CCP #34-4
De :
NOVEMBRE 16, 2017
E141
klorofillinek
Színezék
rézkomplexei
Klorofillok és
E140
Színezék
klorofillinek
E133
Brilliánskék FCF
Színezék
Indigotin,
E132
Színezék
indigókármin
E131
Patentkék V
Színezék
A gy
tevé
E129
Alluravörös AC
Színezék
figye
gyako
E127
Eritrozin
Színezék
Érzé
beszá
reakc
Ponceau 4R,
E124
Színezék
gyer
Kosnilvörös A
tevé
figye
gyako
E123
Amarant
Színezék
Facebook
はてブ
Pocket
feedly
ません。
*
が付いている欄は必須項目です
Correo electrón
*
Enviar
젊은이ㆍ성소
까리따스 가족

- - - - -

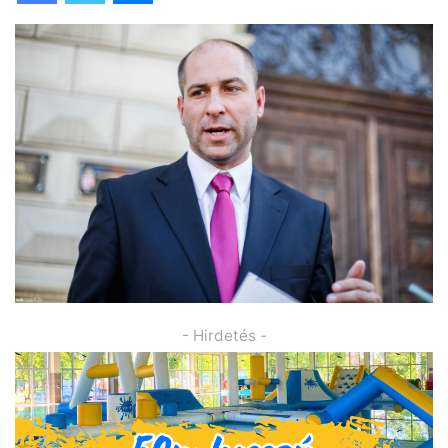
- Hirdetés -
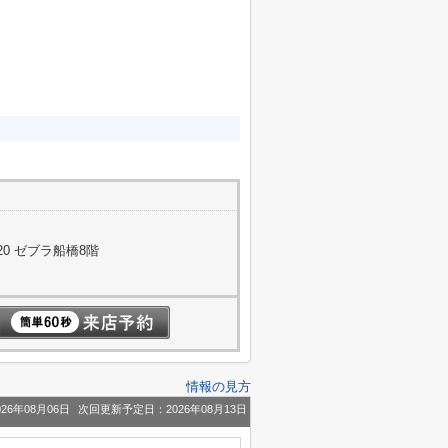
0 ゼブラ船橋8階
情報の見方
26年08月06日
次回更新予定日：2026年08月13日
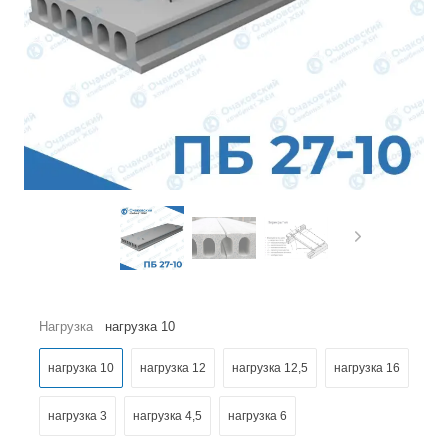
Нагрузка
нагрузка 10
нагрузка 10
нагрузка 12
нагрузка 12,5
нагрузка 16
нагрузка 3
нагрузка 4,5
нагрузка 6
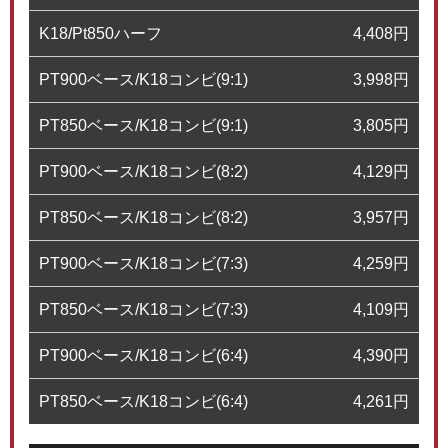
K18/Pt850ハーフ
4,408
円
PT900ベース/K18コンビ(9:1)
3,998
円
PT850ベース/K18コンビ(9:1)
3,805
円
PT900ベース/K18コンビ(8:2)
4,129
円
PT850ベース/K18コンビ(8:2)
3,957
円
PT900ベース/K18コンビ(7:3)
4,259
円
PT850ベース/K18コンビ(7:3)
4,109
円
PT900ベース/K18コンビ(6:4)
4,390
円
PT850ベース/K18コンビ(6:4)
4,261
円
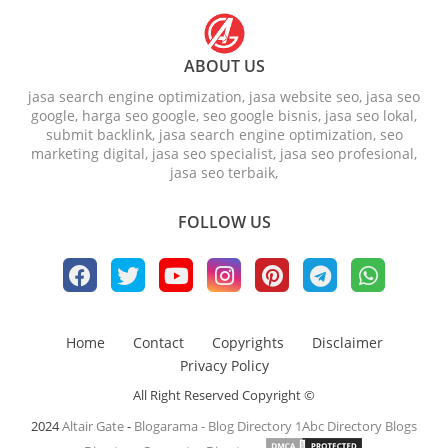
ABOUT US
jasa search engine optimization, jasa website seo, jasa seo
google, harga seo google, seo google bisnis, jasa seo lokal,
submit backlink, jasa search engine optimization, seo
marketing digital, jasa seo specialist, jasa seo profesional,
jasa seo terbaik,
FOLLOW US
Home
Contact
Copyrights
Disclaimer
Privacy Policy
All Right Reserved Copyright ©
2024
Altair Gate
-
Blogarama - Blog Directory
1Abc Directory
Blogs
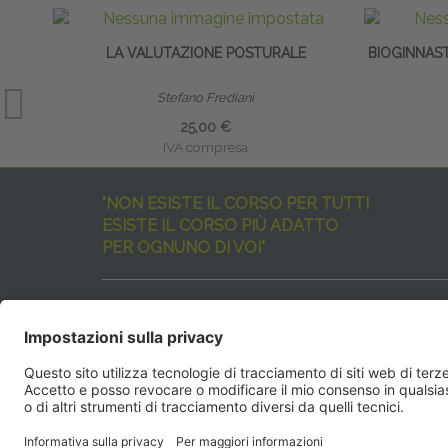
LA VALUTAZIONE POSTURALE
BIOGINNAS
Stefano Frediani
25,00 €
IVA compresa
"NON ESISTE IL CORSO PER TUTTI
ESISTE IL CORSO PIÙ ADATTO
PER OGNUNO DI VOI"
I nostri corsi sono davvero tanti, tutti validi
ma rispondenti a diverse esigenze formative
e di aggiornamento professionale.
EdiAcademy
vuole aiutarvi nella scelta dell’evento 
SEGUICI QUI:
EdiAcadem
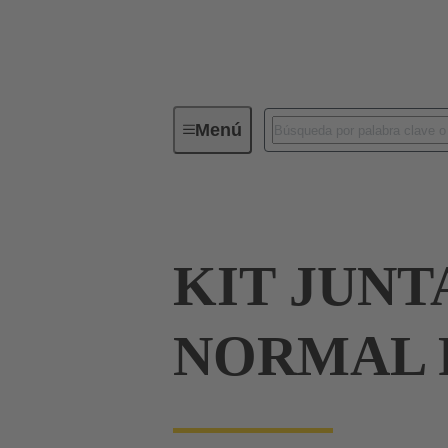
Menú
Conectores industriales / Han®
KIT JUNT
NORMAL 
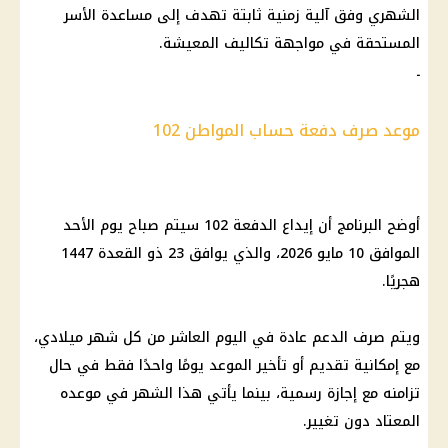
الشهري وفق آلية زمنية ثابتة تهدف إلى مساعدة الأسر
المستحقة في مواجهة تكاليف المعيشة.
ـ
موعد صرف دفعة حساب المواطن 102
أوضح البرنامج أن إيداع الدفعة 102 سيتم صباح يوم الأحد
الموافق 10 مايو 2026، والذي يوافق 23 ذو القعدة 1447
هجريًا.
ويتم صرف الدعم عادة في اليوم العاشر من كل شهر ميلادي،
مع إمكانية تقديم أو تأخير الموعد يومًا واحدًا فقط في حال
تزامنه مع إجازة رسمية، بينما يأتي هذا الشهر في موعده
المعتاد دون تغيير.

- - - - -

Each line above that contains the string "jasa" counts once; give the number of such lines and nothing more.

5